‘Should the Indian Super League (ISL) and the I-League be merged?’ that is the question which has along which Indian football aficionados have been divided along two lines, into two separate battle camps – one in favour of the age old I-league, the other in favour of the more recent, cash-rich ISL – but both comfortably confident that theirs is the correct opinion.
But there’s a third side, one which isn’t as vocal as the others, but which believes that combining the salient features of both leagues into one grand league without the drawbacks of either would be the best solution. A side which believes that working together instead of spewing vitriol at each other is the smart choice.
The reason why numerous people are against the merger of the two leagues for now is because there are rumours that the new league formed will only include 3-4 clubs from the original I-League clubs, while retaining all of the ISL clubs. This sounds like a horrible idea, since it will effectively be shutting down numerous clubs from all over the country, each of them with a rich and varied history. There are talks of Atletico de Kolkata and East Bengal being merged into a single entity for this new league which will come into existence, while keeping a couple of clubs like Mohan Bagan and co from the I-League. This puts the rest of the clubs in a difficult position, as they will be placed in the second tier of Indian Football, for no fault of their own. Worse, it does not even make sense from the stand point of a proper league to shunt these clubs down because most proper leagues from the world over have at least 18 or 20 clubs in them, playing 36 to 38 games every year. Thus, there is no reason to turn away any of the teams from the current I-League roster. Indeed, even if all the teams of the current I-League roster are added to the current ISL roster, even then we fall short of the 20 teams which makes a top class league. Thus, it would be smarter just to add these teams to a single league instead of removing certain clubs and the like, which stinks of elitism and a disrespect for the clubs’ history and past achievements.
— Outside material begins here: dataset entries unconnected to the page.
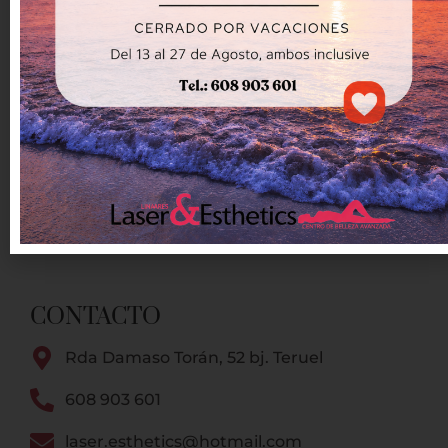
Espacio de belleza, bienestar y
equilibrio interior.
CONTACTO
Rda Damaso Torán, 52 bj. Teruel
608 903 601
laser.esthetics@hotmail.com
Beyond that, not adding clubs from the I-League to the merged league just because they may be unable to compete against the bigwigs on a financial level is a failed argument, proven by Leicester City’s run to the top of the English Premier League this year. It is also bad for the fans, many of whom have been invested in their local teams since generations, and relegating them to lower tiers of football is a bad move altogether.
Thus, a merged league makes sense if all the current clubs get to participate in it, and if it runs throughout the year and not just like an exhibition tournament, leading to grassroots level development and building of a footballing culture in India. Otherwise it’ll just be a sham, and we will continue to stagnate, or even regress.